- PROBLEM
Repeat every entry below exactly.

- Collected data

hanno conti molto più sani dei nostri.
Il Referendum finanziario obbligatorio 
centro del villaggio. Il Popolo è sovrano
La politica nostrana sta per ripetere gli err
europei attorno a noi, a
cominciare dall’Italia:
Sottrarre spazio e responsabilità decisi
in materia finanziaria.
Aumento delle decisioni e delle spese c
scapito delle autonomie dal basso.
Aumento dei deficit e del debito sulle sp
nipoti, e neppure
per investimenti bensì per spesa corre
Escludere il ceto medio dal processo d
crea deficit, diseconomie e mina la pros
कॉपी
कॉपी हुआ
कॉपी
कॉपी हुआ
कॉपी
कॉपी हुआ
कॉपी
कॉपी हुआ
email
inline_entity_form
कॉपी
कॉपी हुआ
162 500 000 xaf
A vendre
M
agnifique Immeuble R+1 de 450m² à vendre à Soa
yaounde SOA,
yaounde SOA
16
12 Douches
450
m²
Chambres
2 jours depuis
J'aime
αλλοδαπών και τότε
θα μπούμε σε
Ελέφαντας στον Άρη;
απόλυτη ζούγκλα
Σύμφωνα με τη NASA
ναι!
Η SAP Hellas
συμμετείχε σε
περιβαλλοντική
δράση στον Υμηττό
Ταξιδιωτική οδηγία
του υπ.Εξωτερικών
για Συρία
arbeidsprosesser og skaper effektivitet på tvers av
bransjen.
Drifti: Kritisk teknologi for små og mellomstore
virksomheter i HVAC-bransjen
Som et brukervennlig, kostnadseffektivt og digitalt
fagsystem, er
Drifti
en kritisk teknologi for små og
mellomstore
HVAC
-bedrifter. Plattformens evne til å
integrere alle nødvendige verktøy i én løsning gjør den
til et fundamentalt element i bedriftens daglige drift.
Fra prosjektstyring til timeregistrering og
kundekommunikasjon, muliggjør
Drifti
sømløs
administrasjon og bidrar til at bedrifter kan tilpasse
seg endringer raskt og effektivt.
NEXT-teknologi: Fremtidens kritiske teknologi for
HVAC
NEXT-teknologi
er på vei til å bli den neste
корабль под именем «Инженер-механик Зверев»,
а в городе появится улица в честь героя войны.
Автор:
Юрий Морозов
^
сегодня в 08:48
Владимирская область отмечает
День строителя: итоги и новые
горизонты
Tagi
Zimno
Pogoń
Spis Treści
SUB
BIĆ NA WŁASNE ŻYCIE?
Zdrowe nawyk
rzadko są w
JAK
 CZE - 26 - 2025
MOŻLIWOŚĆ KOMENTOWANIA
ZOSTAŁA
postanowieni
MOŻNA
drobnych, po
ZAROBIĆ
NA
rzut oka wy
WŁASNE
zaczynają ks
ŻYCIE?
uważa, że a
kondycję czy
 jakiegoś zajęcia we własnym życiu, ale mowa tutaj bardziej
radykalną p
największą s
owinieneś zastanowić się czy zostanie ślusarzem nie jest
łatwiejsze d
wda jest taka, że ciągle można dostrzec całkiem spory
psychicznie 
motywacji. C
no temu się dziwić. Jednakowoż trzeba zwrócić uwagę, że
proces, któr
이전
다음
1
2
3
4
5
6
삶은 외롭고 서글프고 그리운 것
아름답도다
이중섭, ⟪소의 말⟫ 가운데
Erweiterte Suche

- OUTPUT BELOW
hanno conti molto più sani dei nostri.
Il Referendum finanziario obbligatorio 
centro del villaggio. Il Popolo è sovrano
La politica nostrana sta per ripetere gli err
europei attorno a noi, a
cominciare dall’Italia:
Sottrarre spazio e responsabilità decisi
in materia finanziaria.
Aumento delle decisioni e delle spese c
scapito delle autonomie dal basso.
Aumento dei deficit e del debito sulle sp
nipoti, e neppure
per investimenti bensì per spesa corre
Escludere il ceto medio dal processo d
crea deficit, diseconomie e mina la pros
कॉपी
कॉपी हुआ
कॉपी
कॉपी हुआ
कॉपी
कॉपी हुआ
कॉपी
कॉपी हुआ
email
inline_entity_form
कॉपी
कॉपी हुआ
162 500 000 xaf
A vendre
M
agnifique Immeuble R+1 de 450m² à vendre à Soa
yaounde SOA,
yaounde SOA
16
12 Douches
450
m²
Chambres
2 jours depuis
J'aime
αλλοδαπών και τότε
θα μπούμε σε
Ελέφαντας στον Άρη;
απόλυτη ζούγκλα
Σύμφωνα με τη NASA
ναι!
Η SAP Hellas
συμμετείχε σε
περιβαλλοντική
δράση στον Υμηττό
Ταξιδιωτική οδηγία
του υπ.Εξωτερικών
για Συρία
arbeidsprosesser og skaper effektivitet på tvers av
bransjen.
Drifti: Kritisk teknologi for små og mellomstore
virksomheter i HVAC-bransjen
Som et brukervennlig, kostnadseffektivt og digitalt
fagsystem, er
Drifti
en kritisk teknologi for små og
mellomstore
HVAC
-bedrifter. Plattformens evne til å
integrere alle nødvendige verktøy i én løsning gjør den
til et fundamentalt element i bedriftens daglige drift.
Fra prosjektstyring til timeregistrering og
kundekommunikasjon, muliggjør
Drifti
sømløs
administrasjon og bidrar til at bedrifter kan tilpasse
seg endringer raskt og effektivt.
NEXT-teknologi: Fremtidens kritiske teknologi for
HVAC
NEXT-teknologi
er på vei til å bli den neste
корабль под именем «Инженер-механик Зверев»,
а в городе появится улица в честь героя войны.
Автор:
Юрий Морозов
^
сегодня в 08:48
Владимирская область отмечает
День строителя: итоги и новые
горизонты
Tagi
Zimno
Pogoń
Spis Treści
SUB
BIĆ NA WŁASNE ŻYCIE?
Zdrowe nawyk
rzadko są w
JAK
 CZE - 26 - 2025
MOŻLIWOŚĆ KOMENTOWANIA
ZOSTAŁA
postanowieni
MOŻNA
drobnych, po
ZAROBIĆ
NA
rzut oka wy
WŁASNE
zaczynają ks
ŻYCIE?
uważa, że a
kondycję czy
 jakiegoś zajęcia we własnym życiu, ale mowa tutaj bardziej
radykalną p
największą s
owinieneś zastanowić się czy zostanie ślusarzem nie jest
łatwiejsze d
wda jest taka, że ciągle można dostrzec całkiem spory
psychicznie 
motywacji. C
no temu się dziwić. Jednakowoż trzeba zwrócić uwagę, że
proces, któr
이전
다음
1
2
3
4
5
6
삶은 외롭고 서글프고 그리운 것
아름답도다
이중섭, ⟪소의 말⟫ 가운데
Erweiterte Suche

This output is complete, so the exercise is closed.